Exercise description:
Start at the first record below and retype through the last, exactly.
┌──
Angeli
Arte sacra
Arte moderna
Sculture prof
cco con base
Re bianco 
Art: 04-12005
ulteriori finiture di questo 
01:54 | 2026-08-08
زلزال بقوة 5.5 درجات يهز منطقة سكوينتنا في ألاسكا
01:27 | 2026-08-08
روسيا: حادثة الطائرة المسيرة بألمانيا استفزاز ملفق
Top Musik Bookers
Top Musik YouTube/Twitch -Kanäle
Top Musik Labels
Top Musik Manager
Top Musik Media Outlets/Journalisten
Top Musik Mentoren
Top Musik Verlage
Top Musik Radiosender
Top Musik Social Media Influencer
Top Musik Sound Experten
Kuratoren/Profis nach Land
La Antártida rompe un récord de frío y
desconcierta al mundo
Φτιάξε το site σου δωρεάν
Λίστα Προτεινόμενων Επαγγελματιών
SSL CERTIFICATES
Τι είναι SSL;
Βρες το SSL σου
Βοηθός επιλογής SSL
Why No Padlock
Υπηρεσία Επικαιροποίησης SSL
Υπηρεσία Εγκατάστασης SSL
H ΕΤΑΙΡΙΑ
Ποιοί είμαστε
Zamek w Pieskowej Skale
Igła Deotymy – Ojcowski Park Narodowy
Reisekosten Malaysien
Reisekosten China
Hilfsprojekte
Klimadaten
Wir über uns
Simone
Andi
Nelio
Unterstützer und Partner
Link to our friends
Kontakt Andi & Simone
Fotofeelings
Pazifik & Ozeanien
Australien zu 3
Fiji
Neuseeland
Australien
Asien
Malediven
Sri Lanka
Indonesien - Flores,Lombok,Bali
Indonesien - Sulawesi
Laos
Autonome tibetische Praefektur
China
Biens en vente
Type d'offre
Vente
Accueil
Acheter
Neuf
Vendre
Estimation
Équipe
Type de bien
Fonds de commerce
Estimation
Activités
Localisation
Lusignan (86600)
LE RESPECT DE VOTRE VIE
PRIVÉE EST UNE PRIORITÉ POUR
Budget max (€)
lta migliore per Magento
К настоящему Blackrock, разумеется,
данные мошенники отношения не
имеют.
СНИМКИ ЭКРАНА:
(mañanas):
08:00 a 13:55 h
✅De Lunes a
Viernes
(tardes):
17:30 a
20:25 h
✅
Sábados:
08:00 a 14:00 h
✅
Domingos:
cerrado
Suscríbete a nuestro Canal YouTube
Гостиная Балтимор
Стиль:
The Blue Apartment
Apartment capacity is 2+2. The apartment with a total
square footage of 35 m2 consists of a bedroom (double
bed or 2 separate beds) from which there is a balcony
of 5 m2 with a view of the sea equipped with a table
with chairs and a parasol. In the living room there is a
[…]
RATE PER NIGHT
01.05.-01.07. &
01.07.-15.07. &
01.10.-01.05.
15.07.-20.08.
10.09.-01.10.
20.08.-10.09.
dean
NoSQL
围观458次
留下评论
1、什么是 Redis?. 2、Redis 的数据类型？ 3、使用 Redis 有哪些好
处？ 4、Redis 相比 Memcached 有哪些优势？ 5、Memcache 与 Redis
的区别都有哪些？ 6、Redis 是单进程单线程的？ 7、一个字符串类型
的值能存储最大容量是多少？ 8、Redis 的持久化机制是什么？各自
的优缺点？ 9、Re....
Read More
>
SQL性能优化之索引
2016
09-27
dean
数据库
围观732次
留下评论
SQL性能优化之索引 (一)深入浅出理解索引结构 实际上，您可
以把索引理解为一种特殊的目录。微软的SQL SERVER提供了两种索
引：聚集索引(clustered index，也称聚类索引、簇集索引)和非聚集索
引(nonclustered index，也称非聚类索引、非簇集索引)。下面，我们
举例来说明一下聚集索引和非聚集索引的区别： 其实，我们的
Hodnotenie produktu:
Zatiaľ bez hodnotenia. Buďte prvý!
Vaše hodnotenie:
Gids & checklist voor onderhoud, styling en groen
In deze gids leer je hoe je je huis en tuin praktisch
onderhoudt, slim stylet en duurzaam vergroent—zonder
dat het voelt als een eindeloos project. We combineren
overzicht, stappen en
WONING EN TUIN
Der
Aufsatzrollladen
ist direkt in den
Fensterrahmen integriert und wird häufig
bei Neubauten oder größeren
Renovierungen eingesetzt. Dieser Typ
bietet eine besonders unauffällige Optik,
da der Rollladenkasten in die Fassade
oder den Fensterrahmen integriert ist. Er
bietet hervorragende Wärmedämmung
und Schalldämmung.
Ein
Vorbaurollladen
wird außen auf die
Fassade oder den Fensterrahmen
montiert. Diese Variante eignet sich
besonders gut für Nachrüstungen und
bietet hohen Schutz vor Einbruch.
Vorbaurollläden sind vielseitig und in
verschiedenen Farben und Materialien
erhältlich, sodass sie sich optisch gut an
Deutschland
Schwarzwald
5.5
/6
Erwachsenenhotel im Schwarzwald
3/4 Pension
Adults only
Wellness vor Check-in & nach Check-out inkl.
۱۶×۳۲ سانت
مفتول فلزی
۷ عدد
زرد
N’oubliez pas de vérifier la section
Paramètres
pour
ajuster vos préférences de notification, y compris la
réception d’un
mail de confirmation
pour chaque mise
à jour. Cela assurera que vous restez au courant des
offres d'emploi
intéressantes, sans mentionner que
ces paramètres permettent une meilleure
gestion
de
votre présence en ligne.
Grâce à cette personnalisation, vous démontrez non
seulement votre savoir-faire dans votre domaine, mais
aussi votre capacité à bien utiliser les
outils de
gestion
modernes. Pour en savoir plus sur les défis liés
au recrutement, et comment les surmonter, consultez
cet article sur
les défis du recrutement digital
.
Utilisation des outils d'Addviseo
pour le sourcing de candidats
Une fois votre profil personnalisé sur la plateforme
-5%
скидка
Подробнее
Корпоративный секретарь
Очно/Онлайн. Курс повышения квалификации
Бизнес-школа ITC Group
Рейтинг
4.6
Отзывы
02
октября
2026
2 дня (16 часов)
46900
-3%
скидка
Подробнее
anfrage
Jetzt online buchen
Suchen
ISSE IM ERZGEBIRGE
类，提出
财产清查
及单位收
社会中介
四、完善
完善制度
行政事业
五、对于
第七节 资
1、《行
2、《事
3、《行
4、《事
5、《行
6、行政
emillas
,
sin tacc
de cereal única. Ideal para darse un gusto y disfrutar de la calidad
└──
Task solution:
Angeli
Arte sacra
Arte moderna
Sculture prof
cco con base
Re bianco 
Art: 04-12005
ulteriori finiture di questo 
01:54 | 2026-08-08
زلزال بقوة 5.5 درجات يهز منطقة سكوينتنا في ألاسكا
01:27 | 2026-08-08
روسيا: حادثة الطائرة المسيرة بألمانيا استفزاز ملفق
Top Musik Bookers
Top Musik YouTube/Twitch -Kanäle
Top Musik Labels
Top Musik Manager
Top Musik Media Outlets/Journalisten
Top Musik Mentoren
Top Musik Verlage
Top Musik Radiosender
Top Musik Social Media Influencer
Top Musik Sound Experten
Kuratoren/Profis nach Land
La Antártida rompe un récord de frío y
desconcierta al mundo
Φτιάξε το site σου δωρεάν
Λίστα Προτεινόμενων Επαγγελματιών
SSL CERTIFICATES
Τι είναι SSL;
Βρες το SSL σου
Βοηθός επιλογής SSL
Why No Padlock
Υπηρεσία Επικαιροποίησης SSL
Υπηρεσία Εγκατάστασης SSL
H ΕΤΑΙΡΙΑ
Ποιοί είμαστε
Zamek w Pieskowej Skale
Igła Deotymy – Ojcowski Park Narodowy
Reisekosten Malaysien
Reisekosten China
Hilfsprojekte
Klimadaten
Wir über uns
Simone
Andi
Nelio
Unterstützer und Partner
Link to our friends
Kontakt Andi & Simone
Fotofeelings
Pazifik & Ozeanien
Australien zu 3
Fiji
Neuseeland
Australien
Asien
Malediven
Sri Lanka
Indonesien - Flores,Lombok,Bali
Indonesien - Sulawesi
Laos
Autonome tibetische Praefektur
China
Biens en vente
Type d'offre
Vente
Accueil
Acheter
Neuf
Vendre
Estimation
Équipe
Type de bien
Fonds de commerce
Estimation
Activités
Localisation
Lusignan (86600)
LE RESPECT DE VOTRE VIE
PRIVÉE EST UNE PRIORITÉ POUR
Budget max (€)
lta migliore per Magento
К настоящему Blackrock, разумеется,
данные мошенники отношения не
имеют.
СНИМКИ ЭКРАНА:
(mañanas):
08:00 a 13:55 h
✅De Lunes a
Viernes
(tardes):
17:30 a
20:25 h
✅
Sábados:
08:00 a 14:00 h
✅
Domingos:
cerrado
Suscríbete a nuestro Canal YouTube
Гостиная Балтимор
Стиль:
The Blue Apartment
Apartment capacity is 2+2. The apartment with a total
square footage of 35 m2 consists of a bedroom (double
bed or 2 separate beds) from which there is a balcony
of 5 m2 with a view of the sea equipped with a table
with chairs and a parasol. In the living room there is a
[…]
RATE PER NIGHT
01.05.-01.07. &
01.07.-15.07. &
01.10.-01.05.
15.07.-20.08.
10.09.-01.10.
20.08.-10.09.
dean
NoSQL
围观458次
留下评论
1、什么是 Redis?. 2、Redis 的数据类型？ 3、使用 Redis 有哪些好
处？ 4、Redis 相比 Memcached 有哪些优势？ 5、Memcache 与 Redis
的区别都有哪些？ 6、Redis 是单进程单线程的？ 7、一个字符串类型
的值能存储最大容量是多少？ 8、Redis 的持久化机制是什么？各自
的优缺点？ 9、Re....
Read More
>
SQL性能优化之索引
2016
09-27
dean
数据库
围观732次
留下评论
SQL性能优化之索引 (一)深入浅出理解索引结构 实际上，您可
以把索引理解为一种特殊的目录。微软的SQL SERVER提供了两种索
引：聚集索引(clustered index，也称聚类索引、簇集索引)和非聚集索
引(nonclustered index，也称非聚类索引、非簇集索引)。下面，我们
举例来说明一下聚集索引和非聚集索引的区别： 其实，我们的
Hodnotenie produktu:
Zatiaľ bez hodnotenia. Buďte prvý!
Vaše hodnotenie:
Gids & checklist voor onderhoud, styling en groen
In deze gids leer je hoe je je huis en tuin praktisch
onderhoudt, slim stylet en duurzaam vergroent—zonder
dat het voelt als een eindeloos project. We combineren
overzicht, stappen en
WONING EN TUIN
Der
Aufsatzrollladen
ist direkt in den
Fensterrahmen integriert und wird häufig
bei Neubauten oder größeren
Renovierungen eingesetzt. Dieser Typ
bietet eine besonders unauffällige Optik,
da der Rollladenkasten in die Fassade
oder den Fensterrahmen integriert ist. Er
bietet hervorragende Wärmedämmung
und Schalldämmung.
Ein
Vorbaurollladen
wird außen auf die
Fassade oder den Fensterrahmen
montiert. Diese Variante eignet sich
besonders gut für Nachrüstungen und
bietet hohen Schutz vor Einbruch.
Vorbaurollläden sind vielseitig und in
verschiedenen Farben und Materialien
erhältlich, sodass sie sich optisch gut an
Deutschland
Schwarzwald
5.5
/6
Erwachsenenhotel im Schwarzwald
3/4 Pension
Adults only
Wellness vor Check-in & nach Check-out inkl.
۱۶×۳۲ سانت
مفتول فلزی
۷ عدد
زرد
N’oubliez pas de vérifier la section
Paramètres
pour
ajuster vos préférences de notification, y compris la
réception d’un
mail de confirmation
pour chaque mise
à jour. Cela assurera que vous restez au courant des
offres d'emploi
intéressantes, sans mentionner que
ces paramètres permettent une meilleure
gestion
de
votre présence en ligne.
Grâce à cette personnalisation, vous démontrez non
seulement votre savoir-faire dans votre domaine, mais
aussi votre capacité à bien utiliser les
outils de
gestion
modernes. Pour en savoir plus sur les défis liés
au recrutement, et comment les surmonter, consultez
cet article sur
les défis du recrutement digital
.
Utilisation des outils d'Addviseo
pour le sourcing de candidats
Une fois votre profil personnalisé sur la plateforme
-5%
скидка
Подробнее
Корпоративный секретарь
Очно/Онлайн. Курс повышения квалификации
Бизнес-школа ITC Group
Рейтинг
4.6
Отзывы
02
октября
2026
2 дня (16 часов)
46900
-3%
скидка
Подробнее
anfrage
Jetzt online buchen
Suchen
ISSE IM ERZGEBIRGE
类，提出
财产清查
及单位收
社会中介
四、完善
完善制度
行政事业
五、对于
第七节 资
1、《行
2、《事
3、《行
4、《事
5、《行
6、行政
emillas
,
sin tacc
de cereal única. Ideal para darse un gusto y disfrutar de la calidad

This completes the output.